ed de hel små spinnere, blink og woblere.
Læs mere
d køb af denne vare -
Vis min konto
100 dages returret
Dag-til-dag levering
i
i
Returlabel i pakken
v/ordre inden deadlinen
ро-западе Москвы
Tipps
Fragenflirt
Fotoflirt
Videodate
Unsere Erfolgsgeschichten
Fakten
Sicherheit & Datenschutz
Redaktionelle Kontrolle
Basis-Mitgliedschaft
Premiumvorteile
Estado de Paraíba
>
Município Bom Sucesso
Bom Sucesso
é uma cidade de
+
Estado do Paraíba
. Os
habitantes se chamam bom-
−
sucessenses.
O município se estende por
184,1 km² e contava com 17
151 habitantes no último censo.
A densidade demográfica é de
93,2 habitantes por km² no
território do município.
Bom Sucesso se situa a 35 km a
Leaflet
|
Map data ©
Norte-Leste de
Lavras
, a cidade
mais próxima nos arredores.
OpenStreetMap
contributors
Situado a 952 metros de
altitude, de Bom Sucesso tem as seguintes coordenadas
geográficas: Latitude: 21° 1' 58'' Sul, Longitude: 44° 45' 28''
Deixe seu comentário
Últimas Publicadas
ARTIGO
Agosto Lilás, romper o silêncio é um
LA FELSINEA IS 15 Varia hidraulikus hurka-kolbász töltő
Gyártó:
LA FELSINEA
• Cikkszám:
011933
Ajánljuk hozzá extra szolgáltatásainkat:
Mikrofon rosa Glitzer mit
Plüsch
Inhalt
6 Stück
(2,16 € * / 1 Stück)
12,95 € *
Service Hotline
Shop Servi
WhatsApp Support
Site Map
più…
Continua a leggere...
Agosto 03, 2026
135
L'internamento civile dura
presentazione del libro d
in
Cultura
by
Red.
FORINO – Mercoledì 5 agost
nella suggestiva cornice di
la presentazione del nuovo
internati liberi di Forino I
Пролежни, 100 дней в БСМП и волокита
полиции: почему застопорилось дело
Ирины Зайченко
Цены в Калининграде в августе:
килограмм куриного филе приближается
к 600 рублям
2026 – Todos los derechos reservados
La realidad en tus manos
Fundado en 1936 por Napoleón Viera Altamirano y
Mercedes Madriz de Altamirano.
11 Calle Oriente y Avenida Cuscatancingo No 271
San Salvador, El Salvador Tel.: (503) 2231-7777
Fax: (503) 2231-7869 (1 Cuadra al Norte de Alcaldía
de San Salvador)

--------------------------------

## WHAT YOU SHOULD DO
Output the entries above exactly, please, with nothing dropped.

## SOLVED EXERCISE
ed de hel små spinnere, blink og woblere.
Læs mere
d køb af denne vare -
Vis min konto
100 dages returret
Dag-til-dag levering
i
i
Returlabel i pakken
v/ordre inden deadlinen
ро-западе Москвы
Tipps
Fragenflirt
Fotoflirt
Videodate
Unsere Erfolgsgeschichten
Fakten
Sicherheit & Datenschutz
Redaktionelle Kontrolle
Basis-Mitgliedschaft
Premiumvorteile
Estado de Paraíba
>
Município Bom Sucesso
Bom Sucesso
é uma cidade de
+
Estado do Paraíba
. Os
habitantes se chamam bom-
−
sucessenses.
O município se estende por
184,1 km² e contava com 17
151 habitantes no último censo.
A densidade demográfica é de
93,2 habitantes por km² no
território do município.
Bom Sucesso se situa a 35 km a
Leaflet
|
Map data ©
Norte-Leste de
Lavras
, a cidade
mais próxima nos arredores.
OpenStreetMap
contributors
Situado a 952 metros de
altitude, de Bom Sucesso tem as seguintes coordenadas
geográficas: Latitude: 21° 1' 58'' Sul, Longitude: 44° 45' 28''
Deixe seu comentário
Últimas Publicadas
ARTIGO
Agosto Lilás, romper o silêncio é um
LA FELSINEA IS 15 Varia hidraulikus hurka-kolbász töltő
Gyártó:
LA FELSINEA
• Cikkszám:
011933
Ajánljuk hozzá extra szolgáltatásainkat:
Mikrofon rosa Glitzer mit
Plüsch
Inhalt
6 Stück
(2,16 € * / 1 Stück)
12,95 € *
Service Hotline
Shop Servi
WhatsApp Support
Site Map
più…
Continua a leggere...
Agosto 03, 2026
135
L'internamento civile dura
presentazione del libro d
in
Cultura
by
Red.
FORINO – Mercoledì 5 agost
nella suggestiva cornice di
la presentazione del nuovo
internati liberi di Forino I
Пролежни, 100 дней в БСМП и волокита
полиции: почему застопорилось дело
Ирины Зайченко
Цены в Калининграде в августе:
килограмм куриного филе приближается
к 600 рублям
2026 – Todos los derechos reservados
La realidad en tus manos
Fundado en 1936 por Napoleón Viera Altamirano y
Mercedes Madriz de Altamirano.
11 Calle Oriente y Avenida Cuscatancingo No 271
San Salvador, El Salvador Tel.: (503) 2231-7777
Fax: (503) 2231-7869 (1 Cuadra al Norte de Alcaldía
de San Salvador)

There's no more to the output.